Alasannya, kata Prabasa, karena yang bersangkutan ketika Pilkada Gubernur telah maju melalui partai lain. Secara logika politik tidak mungkin Ketua Dewan Pertimbangan (Wantim) Partai Golkar yang aktif, justeru maju dari partai lain.

“Lagi pula, itu kan cerita sudah lama dan tak perlu lagi diulang-ulang. Saran saya, beliau sudah berada di partai lain dan fokus saja menghadapi isu-isu yang beredar luas di masyarakat. Biarlah Partai Golkar, kami yang urus,” kata Prabasa.

Baca juga:  PPP Belum Sepakat Calon Wabup Sintang

Prabasa bahkan mendoakan agar semuanya berjalan baik-baik saja. “Semoga beliau (Norsan, red) selamat sentosa dan baik-baik saja tanpa lagi playing victim. Sudah, stop,” jelas Prabasa.

Meluruskan

Bersamaan dengan tudingan terhadap Partai Golkar itu, Ria Norsan juga secara panjang lebar membuat pernyataan kepada wartawan mulai dari Kartu Tanda Anggota (KTA) Gerindra hingga pertemuan dengan Prabowo Subianto.

“Sebelum itu, ada tawaran dari Gerindra yang meminta jadi Ketua Gerindra Kalbar sebelum Yuliansyah (ketua gerindra sekarang). Saya bilang nanti dulu. Saya berjuang dulu di Pilkada. Kalau saya menang di Pilkada, saya masuk,” kata Norsan.

Menurut Norsan, kalau dirinya memang tidak menang Pilkada, maka santai saja menikmati hari tua. “Mungkin ya dengan usaha diluar. Kemudia saya maju, dan menang. Maka saya tepati janji saya,” ujarnya.

Pada saat itu Norsan mengaku dirinya diundang di Hambalang untuk penyerahan KTA bersama gubernur lainnya, termasuk Kalteng, dan Sumatera Utara. “Ada delapan kalau ndak salah. Sembilan dengan saya. Waktu itu pas saya lagi sakit, tak bisa hadir,” katanya.

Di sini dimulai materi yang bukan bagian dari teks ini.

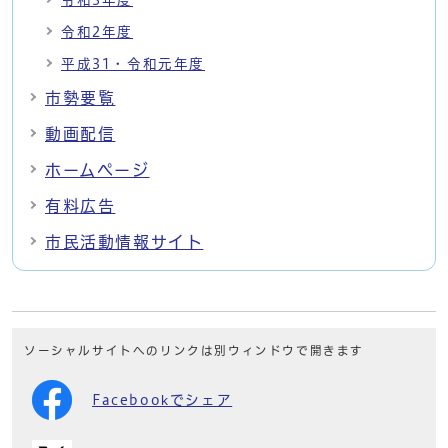
令和2年度
平成31・令和元年度
市勢要覧
動画配信
ホームページ
有料広告
市民活動情報サイト
ソーシャルサイトへのリンクは別ウィンドウで開きます
Facebookでシェア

Baca juga:  Warga Sambas Sampaikan Aspirasi kepada Prabasa, Apa Saja

Setelah itu Norsan dipanggil Sekretaris Gerindra kala itu Ahmad Muzani untuk menerima KTA Gerindra. Momen itu pada 20 Februari  2025 atau dua bulan lebih setelah dirinya dilantik menjadi Gubernur Kalbar. “Sebelum saya dilantik, saya sudah dapat KTA Gerindra,” kata Norsan.

Norsan juga menepis dirinya meminta pembelaan kepada Prabowo Subianto saat sedang ramai-ramainya operasi KPK di Mempawah yang menyeret dirinya. Hal itu seiring beredar luasnya foto dirinya bertemu Prabowo.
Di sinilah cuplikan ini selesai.